### Material provided
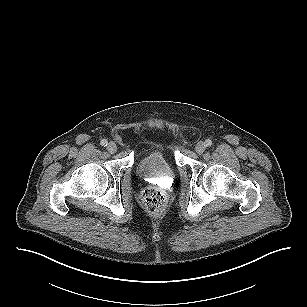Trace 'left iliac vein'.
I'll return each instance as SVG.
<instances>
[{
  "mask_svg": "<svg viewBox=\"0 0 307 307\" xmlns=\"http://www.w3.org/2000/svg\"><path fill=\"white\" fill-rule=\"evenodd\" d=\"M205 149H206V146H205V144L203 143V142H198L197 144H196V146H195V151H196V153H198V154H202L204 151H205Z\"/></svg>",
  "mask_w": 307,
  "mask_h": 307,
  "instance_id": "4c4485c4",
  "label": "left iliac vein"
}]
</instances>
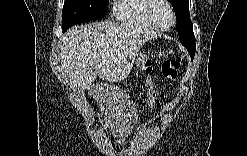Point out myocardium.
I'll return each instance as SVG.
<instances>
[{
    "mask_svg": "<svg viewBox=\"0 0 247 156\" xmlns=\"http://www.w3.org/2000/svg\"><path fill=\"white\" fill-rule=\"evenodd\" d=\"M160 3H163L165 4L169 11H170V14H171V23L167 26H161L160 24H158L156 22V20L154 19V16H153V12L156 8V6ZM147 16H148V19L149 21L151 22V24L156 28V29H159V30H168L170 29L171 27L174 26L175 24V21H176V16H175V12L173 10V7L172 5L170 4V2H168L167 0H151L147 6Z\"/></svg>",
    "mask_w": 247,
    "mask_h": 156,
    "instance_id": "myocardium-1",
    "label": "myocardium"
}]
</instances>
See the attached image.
######
Directions: Return all lines of the data in which the string "rule" appears.

Written answer:
  "mask_svg": "<svg viewBox=\"0 0 307 307\" xmlns=\"http://www.w3.org/2000/svg\"><path fill=\"white\" fill-rule=\"evenodd\" d=\"M205 149H206V146H205V144L203 143V142H198L197 144H196V146H195V151H196V153H198V154H202L204 151H205Z\"/></svg>",
    "mask_svg": "<svg viewBox=\"0 0 247 156\" xmlns=\"http://www.w3.org/2000/svg\"><path fill=\"white\" fill-rule=\"evenodd\" d=\"M160 3H163L165 4L169 11H170V14H171V23L167 26H161L160 24H158L156 22V20L154 19V16H153V12L156 8V6ZM147 16H148V19L149 21L151 22V24L156 28V29H159V30H168L170 29L171 27L174 26L175 24V21H176V16H175V12L173 10V7L172 5L170 4V2H168L167 0H151L147 6Z\"/></svg>",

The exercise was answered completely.